Quand on considère le développement morphosyntaxique dans une langue comme le français, on doit prendre deux paramètres importants en considération : l’ordre des mots et les relations de sens (Brown, 1973).

Concernant l’ordre des mots, il n’apparait pas d’emblée dans le développement. Au début, l’agencement des mots est laissé au hasard. L’enfant pourra tout aussi bien dire ‘parti papa’ que ‘papa parti’ pour signifier le même événement. Progressivement, l’enfant va utiliser dans ses productions des mots fixes (dits pivots) autour desquels d’autres mots vont graviter. Ces mots fixes seront bien souvent placés en début de production. La production de ce type d’énoncés représente une période intermédiaire entre celle où les mots ne sont placés dans aucun ordre particulier et celle où les énoncés sont caractérisés par un pattern d’ordonnancement adulte. À partir de 30 mois environ, les constructions syntaxiques composées de plusieurs mots deviennent de plus en plus nombreuses et variées. L’enfant intègre progressivement les règles de l’ordre des mots de la langue adulte pour les énoncés simples. Il faudra attendre l’entrée à l’école maternelle pour voir les progrès syntaxiques se marquer, la complexification des phrases s’intensifier, l’apparition de phrases utilisant la négation, la coordination et, fin de maternelle, la subordination. En français, l’ordre des mots dans un énoncé, dit ordre canonique, est classiquement ‘sujet – verbe – objet’. Il représente généralement une relation ‘agent – action – patient’ (Comblain, 2005). De manière générale, la complexification des structures syntaxiques en français prend l’allure suivante :

  1. Vers 2 ½ ans, les enfants commencent à combiner des phrases afin d’exprimer des propositions complexes. C’est l’apparition des premières propositions coordonnées dans le langage. Le moyen le plus simple, et le plus fréquemment utilisé par l’enfant pour lier les propositions, est d’utiliser la conjonction de coordination ‘et’ pour marquer soit le fait que deux événements se déroulent à différents moments ou à différents endroits (par exemple : je pousse le wagon et je pousse le train,) soit que deux événements se déroulent simultanément et au même endroit (par exemple :  je pousse le wagon et le train). Les enfants pourront également utiliser ‘et’ pour encoder une grande variété de significations qui se développent dans un ordre fixe : (1) une addition sans relation de dépendance entre les phrases liées (par exemple : tu portes le sac et je porte le parapluie), (2) une relation temporelle précise (par exemple : je vais dans ma chambre et j’enlève mon pull), et (3) une relation de causalité (par exemple : j’ai colorié le lapin en bleu et il est plus beau). La coordination prévaut dans le langage de l’enfant jusqu’à environ quatre ans.
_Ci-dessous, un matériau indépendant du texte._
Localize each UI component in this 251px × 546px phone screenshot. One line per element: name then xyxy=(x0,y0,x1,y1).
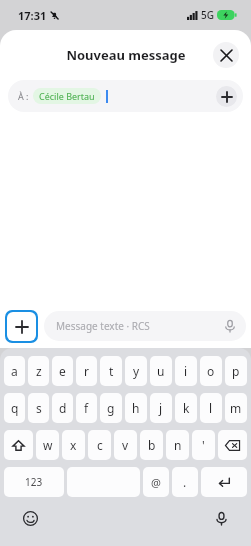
staticText: v xyxy=(122,437,129,453)
staticText: h xyxy=(132,400,140,416)
button[interactable]: Dictée vocale xyxy=(211,508,231,528)
staticText: 123 xyxy=(25,475,43,489)
staticText: n xyxy=(174,437,182,453)
staticText: 17:31 xyxy=(18,8,47,23)
button[interactable]: ' xyxy=(192,430,215,460)
button[interactable]: Maj xyxy=(4,430,33,460)
staticText: r xyxy=(84,363,89,379)
button[interactable]: e xyxy=(52,356,73,386)
button[interactable]: Supprimer xyxy=(218,430,247,460)
button[interactable]: Emoji xyxy=(20,508,40,528)
button[interactable]: Ajouter une pièce jointe xyxy=(7,312,36,341)
button[interactable]: i xyxy=(175,356,197,386)
button[interactable]: s xyxy=(28,393,49,423)
button[interactable]: v xyxy=(114,430,137,460)
staticText: À : xyxy=(18,90,29,102)
staticText: c xyxy=(97,437,103,453)
button[interactable]: À : xyxy=(8,80,243,112)
button[interactable]: j xyxy=(150,393,172,423)
staticText: d xyxy=(59,400,67,416)
staticText: Message texte · RCS xyxy=(56,319,150,333)
button[interactable]: h xyxy=(125,393,147,423)
staticText: t xyxy=(109,363,114,379)
staticText: Cécile Bertau xyxy=(39,90,95,102)
button[interactable]: Fermer xyxy=(213,42,239,68)
staticText: b xyxy=(148,437,156,453)
button[interactable]: z xyxy=(28,356,49,386)
staticText: z xyxy=(36,363,42,379)
staticText: q xyxy=(11,400,19,416)
staticText: i xyxy=(184,363,188,379)
button[interactable]: f xyxy=(76,393,97,423)
button[interactable]: 123 xyxy=(4,467,64,497)
staticText: s xyxy=(36,400,42,416)
button[interactable]: Message vocal xyxy=(223,319,237,333)
staticText: k xyxy=(183,400,190,416)
button[interactable]: o xyxy=(200,356,222,386)
staticText: w xyxy=(43,437,53,453)
staticText: x xyxy=(70,437,77,453)
staticText: e xyxy=(59,363,66,379)
button[interactable]: r xyxy=(76,356,97,386)
staticText: f xyxy=(84,400,89,416)
button[interactable]: y xyxy=(125,356,147,386)
button[interactable]: Message texte · RCS xyxy=(44,311,246,341)
staticText: g xyxy=(107,400,115,416)
staticText: Nouveau message xyxy=(66,46,186,64)
staticText: ' xyxy=(202,437,205,453)
button[interactable]: t xyxy=(100,356,122,386)
button[interactable]: w xyxy=(36,430,59,460)
button[interactable]: b xyxy=(140,430,163,460)
button[interactable]: @ xyxy=(143,467,169,497)
button[interactable]: k xyxy=(175,393,197,423)
button[interactable]: x xyxy=(62,430,85,460)
staticText: . xyxy=(183,474,187,490)
button[interactable]: a xyxy=(4,356,25,386)
button[interactable]: Entrée xyxy=(201,467,247,497)
button[interactable]: . xyxy=(172,467,198,497)
staticText: j xyxy=(159,400,163,416)
button[interactable]: Ajouter un contact xyxy=(216,86,237,107)
staticText: u xyxy=(157,363,165,379)
staticText: a xyxy=(11,363,18,379)
button[interactable]: u xyxy=(150,356,172,386)
button[interactable]: d xyxy=(52,393,73,423)
staticText: o xyxy=(207,363,215,379)
button[interactable]: q xyxy=(4,393,25,423)
staticText: m xyxy=(230,400,242,416)
button[interactable]: c xyxy=(88,430,111,460)
staticText: l xyxy=(209,400,213,416)
staticText: y xyxy=(133,363,140,379)
button[interactable]: m xyxy=(225,393,247,423)
button[interactable]: g xyxy=(100,393,122,423)
button[interactable]: l xyxy=(200,393,222,423)
button[interactable]: p xyxy=(225,356,247,386)
staticText: p xyxy=(232,363,240,379)
staticText: 5G xyxy=(201,8,214,22)
staticText: @ xyxy=(151,475,161,490)
button[interactable]: n xyxy=(166,430,189,460)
  2. Le marquage formel de la subordination dans le discours commence à se développer à partir de quatre ans. Elle exprime principalement la cause et la conséquence. Le marquage de la temporalité ne s’effectue qu’entre cinq et dix ans, car cette structure implique qu’un des événements décrits soit pris comme point de référence temporel pour situer l’autre dans un rapport de simultanéité ou de non-simultanéité (antériorité ou postériorité). La mise en relation des événements est arbitraire ; l’ordre de production des propositions pouvant ne pas correspondre à celui d’occurrence des événements dans la réalité complique la compréhension de l’énoncé (par exemple : l’énoncé ‘J’ai ouvert mon parapluie parce qu’il pleut’ suppose que la pluie a commencé à tomber avant que j’ouvre mon parapluie ; les deux parties de l’énoncé sont donc produites dans l’ordre inverse d’occurrence des événements). Ce genre de structure n’est pas totalement maîtrisé avant l’âge de 9-10 ans.
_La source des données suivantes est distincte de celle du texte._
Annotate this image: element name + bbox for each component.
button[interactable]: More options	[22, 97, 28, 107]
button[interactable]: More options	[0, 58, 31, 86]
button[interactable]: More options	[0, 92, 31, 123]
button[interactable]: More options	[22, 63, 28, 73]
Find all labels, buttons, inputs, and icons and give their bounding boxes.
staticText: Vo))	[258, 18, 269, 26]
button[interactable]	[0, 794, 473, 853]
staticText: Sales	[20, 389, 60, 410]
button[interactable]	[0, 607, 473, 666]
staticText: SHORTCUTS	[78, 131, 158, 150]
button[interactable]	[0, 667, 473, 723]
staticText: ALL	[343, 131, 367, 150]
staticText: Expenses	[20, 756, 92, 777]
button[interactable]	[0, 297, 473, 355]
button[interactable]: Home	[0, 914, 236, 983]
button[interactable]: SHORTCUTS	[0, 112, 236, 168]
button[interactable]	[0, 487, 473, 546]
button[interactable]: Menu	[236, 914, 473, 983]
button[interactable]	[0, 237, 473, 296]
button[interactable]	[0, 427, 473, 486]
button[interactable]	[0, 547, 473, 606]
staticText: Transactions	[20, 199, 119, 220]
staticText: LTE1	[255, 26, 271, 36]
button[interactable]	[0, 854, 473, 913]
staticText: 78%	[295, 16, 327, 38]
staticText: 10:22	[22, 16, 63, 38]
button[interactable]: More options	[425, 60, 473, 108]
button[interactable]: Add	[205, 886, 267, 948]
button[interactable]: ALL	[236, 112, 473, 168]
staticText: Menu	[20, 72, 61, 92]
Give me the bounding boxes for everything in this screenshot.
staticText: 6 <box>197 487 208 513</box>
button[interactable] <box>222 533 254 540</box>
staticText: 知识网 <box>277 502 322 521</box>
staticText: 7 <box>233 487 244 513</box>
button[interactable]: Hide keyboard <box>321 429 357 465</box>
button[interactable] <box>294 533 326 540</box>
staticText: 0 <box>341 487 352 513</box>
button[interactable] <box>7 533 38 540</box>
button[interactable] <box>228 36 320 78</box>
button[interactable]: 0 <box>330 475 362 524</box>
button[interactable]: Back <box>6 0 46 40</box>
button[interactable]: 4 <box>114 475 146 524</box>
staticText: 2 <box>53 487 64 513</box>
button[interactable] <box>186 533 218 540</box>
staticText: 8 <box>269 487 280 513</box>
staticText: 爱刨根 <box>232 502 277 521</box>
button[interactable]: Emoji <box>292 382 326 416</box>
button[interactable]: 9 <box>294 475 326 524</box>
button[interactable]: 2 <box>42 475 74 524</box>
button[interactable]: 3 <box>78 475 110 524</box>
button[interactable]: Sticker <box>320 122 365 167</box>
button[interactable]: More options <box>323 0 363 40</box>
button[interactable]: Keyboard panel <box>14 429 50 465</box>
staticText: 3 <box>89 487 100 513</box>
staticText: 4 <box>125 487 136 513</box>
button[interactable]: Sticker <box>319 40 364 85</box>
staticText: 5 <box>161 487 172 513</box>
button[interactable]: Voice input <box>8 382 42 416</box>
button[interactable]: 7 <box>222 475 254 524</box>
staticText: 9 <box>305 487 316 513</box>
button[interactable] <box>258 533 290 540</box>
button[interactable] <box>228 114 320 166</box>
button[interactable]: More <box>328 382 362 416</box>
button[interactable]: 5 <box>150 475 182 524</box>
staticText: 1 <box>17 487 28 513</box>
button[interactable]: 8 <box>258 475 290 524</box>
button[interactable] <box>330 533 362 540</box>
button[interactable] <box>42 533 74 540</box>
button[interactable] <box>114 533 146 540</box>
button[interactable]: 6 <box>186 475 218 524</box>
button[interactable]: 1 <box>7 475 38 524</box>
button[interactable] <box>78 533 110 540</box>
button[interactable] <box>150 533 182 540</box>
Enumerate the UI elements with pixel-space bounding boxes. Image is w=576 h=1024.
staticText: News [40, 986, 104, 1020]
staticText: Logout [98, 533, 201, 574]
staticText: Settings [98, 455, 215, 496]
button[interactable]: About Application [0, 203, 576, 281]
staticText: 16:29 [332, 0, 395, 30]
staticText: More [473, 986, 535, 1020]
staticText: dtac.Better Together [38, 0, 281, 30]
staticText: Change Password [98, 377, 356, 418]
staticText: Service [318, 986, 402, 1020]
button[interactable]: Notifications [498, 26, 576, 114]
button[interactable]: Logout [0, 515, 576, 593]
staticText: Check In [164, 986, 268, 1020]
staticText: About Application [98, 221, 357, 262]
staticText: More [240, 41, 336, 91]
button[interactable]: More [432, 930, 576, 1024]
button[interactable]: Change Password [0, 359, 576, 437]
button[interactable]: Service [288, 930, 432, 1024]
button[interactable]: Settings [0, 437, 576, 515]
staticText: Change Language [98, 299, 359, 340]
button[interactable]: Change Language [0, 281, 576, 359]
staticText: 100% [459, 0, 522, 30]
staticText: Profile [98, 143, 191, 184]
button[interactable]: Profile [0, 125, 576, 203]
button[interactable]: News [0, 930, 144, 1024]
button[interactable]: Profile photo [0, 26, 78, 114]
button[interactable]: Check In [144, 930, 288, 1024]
  3. Les enfants commencent à produire et comprendre les propositions relatives vers trois ans. Elles sont généralement utilisées pour spécifier l’information à propos d’une personne ou d’un objet (Bloom et al., 1980). Initialement, les propositions relatives produites par l’enfant spécifient une information à propos de l’objet grammatical de la phrase (par exemple : j’ai mangé la pomme que tu m’avais donnée), et plus tard à propos du sujet de la phrase (par exemple : la pomme que tu m’as donnée est délicieuse). Cette dernière structure demande davantage de ressources mnésiques à l’enfant pour pouvoir être correctement interprétée (Comblain, 1996).
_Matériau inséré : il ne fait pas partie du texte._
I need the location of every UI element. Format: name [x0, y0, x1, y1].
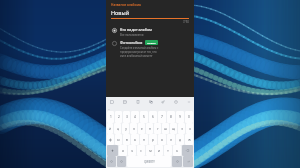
button[interactable]: р [149, 134, 157, 145]
staticText: д [179, 138, 181, 142]
button[interactable]: й [107, 123, 113, 134]
staticText: м [149, 149, 152, 153]
button[interactable]: Sticker [121, 98, 128, 105]
staticText: л [170, 138, 172, 142]
staticText: ф [109, 138, 112, 142]
staticText: с [140, 149, 142, 153]
button[interactable]: е [138, 123, 145, 134]
staticText: :: [108, 107, 110, 110]
button[interactable]: Кто видит альбом [111, 27, 189, 37]
staticText: п [143, 138, 145, 142]
staticText: 6 [152, 115, 154, 119]
staticText: 5 [143, 115, 145, 119]
button[interactable]: GIF [147, 98, 154, 105]
button[interactable]: 7 [158, 111, 166, 123]
button[interactable]: т [164, 145, 172, 156]
staticText: и [158, 149, 160, 153]
button[interactable]: 1 [107, 111, 114, 123]
staticText: Все пользователи [120, 33, 144, 37]
button[interactable]: ш [162, 123, 169, 134]
button[interactable]: 9 [176, 111, 184, 123]
staticText: щ [172, 127, 175, 131]
staticText: н [149, 127, 151, 131]
staticText: з [181, 127, 183, 131]
button[interactable]: д [176, 134, 184, 145]
staticText: 8 [170, 115, 172, 119]
button[interactable]: х [186, 123, 193, 134]
button[interactable]: я [119, 145, 127, 156]
button[interactable]: у [122, 123, 129, 134]
staticText: 0 [188, 115, 190, 119]
button[interactable]: к [130, 123, 137, 134]
button[interactable]: 0 [185, 111, 193, 123]
staticText: у [125, 127, 127, 131]
staticText: 9 [179, 115, 181, 119]
staticText: ч [131, 149, 133, 153]
button[interactable]: ф [107, 134, 114, 145]
staticText: Фотоальбом [120, 40, 143, 45]
button[interactable]: QWERTY [127, 156, 171, 167]
button[interactable]: Backspace [182, 145, 193, 156]
button[interactable]: Comma [172, 156, 182, 167]
button[interactable]: н [146, 123, 153, 134]
button[interactable]: ч [128, 145, 136, 156]
staticText: Создайте отличный альбом с [120, 46, 159, 50]
staticText: т [167, 149, 169, 153]
button[interactable]: з [178, 123, 185, 134]
button[interactable]: с [137, 145, 145, 156]
button[interactable]: в [123, 134, 130, 145]
staticText: о [161, 138, 163, 142]
staticText: 7/50 [183, 20, 189, 24]
button[interactable]: Emoji [117, 156, 126, 167]
button[interactable]: Theme [134, 98, 141, 105]
staticText: НОВОЕ [147, 41, 156, 44]
staticText: ь [176, 149, 178, 153]
button[interactable]: More [185, 98, 192, 105]
staticText: а [134, 138, 136, 142]
staticText: й [109, 127, 111, 131]
staticText: р [152, 138, 154, 142]
button[interactable]: щ [170, 123, 177, 134]
button[interactable]: п [140, 134, 148, 145]
button[interactable]: Emoji [172, 98, 179, 105]
button[interactable]: Symbols [107, 156, 116, 167]
button[interactable]: 5 [140, 111, 148, 123]
button[interactable]: Translate [159, 98, 166, 105]
staticText: Название альбома [111, 3, 141, 7]
staticText: к [133, 127, 135, 131]
staticText: в [126, 138, 128, 142]
staticText: 2 [118, 115, 120, 119]
button[interactable]: и [155, 145, 163, 156]
button[interactable]: ж [185, 134, 193, 145]
button[interactable]: ы [115, 134, 122, 145]
staticText: 3 [126, 115, 128, 119]
button[interactable]: Shift [107, 145, 118, 156]
button[interactable]: 2 [115, 111, 122, 123]
staticText: предпросмотром от тех, кто [120, 50, 157, 54]
button[interactable]: Фотоальбом [111, 40, 189, 58]
button[interactable]: Новый [111, 9, 189, 16]
staticText: ы [117, 138, 120, 142]
button[interactable]: 8 [167, 111, 175, 123]
button[interactable]: 3 [123, 111, 130, 123]
button[interactable]: м [146, 145, 154, 156]
staticText: QWERTY [144, 160, 155, 164]
button[interactable]: о [158, 134, 166, 145]
button[interactable]: ц [114, 123, 121, 134]
button[interactable]: ь [173, 145, 181, 156]
staticText: х [189, 127, 191, 131]
staticText: г [157, 127, 159, 131]
staticText: 4 [134, 115, 136, 119]
button[interactable]: 4 [131, 111, 139, 123]
staticText: е [141, 127, 143, 131]
staticText: Новый [111, 9, 130, 16]
staticText: ц [117, 127, 119, 131]
staticText: я [122, 149, 124, 153]
staticText: 7 [161, 115, 163, 119]
button[interactable]: г [154, 123, 161, 134]
button[interactable]: а [131, 134, 139, 145]
button[interactable]: Clipboard [108, 98, 115, 105]
button[interactable]: 6 [149, 111, 157, 123]
button[interactable]: Enter [183, 156, 193, 167]
button[interactable]: л [167, 134, 175, 145]
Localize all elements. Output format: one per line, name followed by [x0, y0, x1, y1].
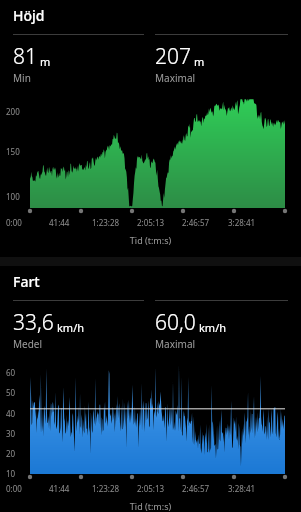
- staticText: 30: [6, 428, 16, 439]
- staticText: 1:23:28: [92, 217, 120, 228]
- staticText: 50: [6, 387, 16, 398]
- staticText: 207: [155, 42, 191, 71]
- staticText: km/h: [57, 320, 85, 335]
- staticText: Höjd: [13, 6, 45, 25]
- button[interactable]: Fart: [0, 266, 301, 512]
- staticText: 3:28:41: [228, 217, 256, 228]
- staticText: 0:00: [6, 483, 22, 494]
- staticText: 20: [6, 448, 16, 459]
- staticText: Tid (t:m:s): [0, 500, 301, 512]
- staticText: 41:44: [49, 217, 70, 228]
- staticText: 0:00: [6, 217, 22, 228]
- staticText: 2:46:57: [182, 217, 210, 228]
- staticText: 60,0: [155, 308, 196, 337]
- staticText: 2:05:13: [137, 217, 165, 228]
- staticText: Maximal: [155, 337, 196, 351]
- staticText: m: [194, 54, 205, 69]
- staticText: Tid (t:m:s): [0, 234, 301, 246]
- staticText: 40: [6, 408, 16, 419]
- staticText: 200: [6, 106, 20, 117]
- staticText: 33,6: [13, 308, 54, 337]
- staticText: Fart: [13, 272, 40, 291]
- staticText: 10: [6, 468, 16, 479]
- staticText: 3:28:41: [228, 483, 256, 494]
- staticText: Medel: [13, 337, 43, 351]
- staticText: 1:23:28: [92, 483, 120, 494]
- staticText: m: [40, 54, 51, 69]
- staticText: 150: [6, 146, 20, 157]
- button[interactable]: Höjd: [0, 0, 301, 254]
- staticText: Maximal: [155, 71, 196, 85]
- staticText: 100: [6, 191, 20, 202]
- staticText: Min: [13, 71, 31, 85]
- staticText: 60: [6, 367, 16, 378]
- staticText: 2:46:57: [182, 483, 210, 494]
- staticText: 41:44: [49, 483, 70, 494]
- staticText: 2:05:13: [137, 483, 165, 494]
- staticText: 81: [13, 42, 37, 71]
- staticText: km/h: [199, 320, 227, 335]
  4. Enfin, la négation est fréquemment utilisée dans la langue. D’un point de vue théorique, peu de données sont disponibles dans la littérature sur son développement. La négation implique une interaction complexe entre des facteurs syntaxiques et sémantiques pouvant être combinés de diverses manières d’une langue à l’autre. Par ailleurs, les enfants sont sensibles aux facteurs contextuels lors de l’interprétation de la négation, et comme les adultes, ils sont fortement influencés par le caractère plausible ou non de l’énoncé (Comblain, 2005).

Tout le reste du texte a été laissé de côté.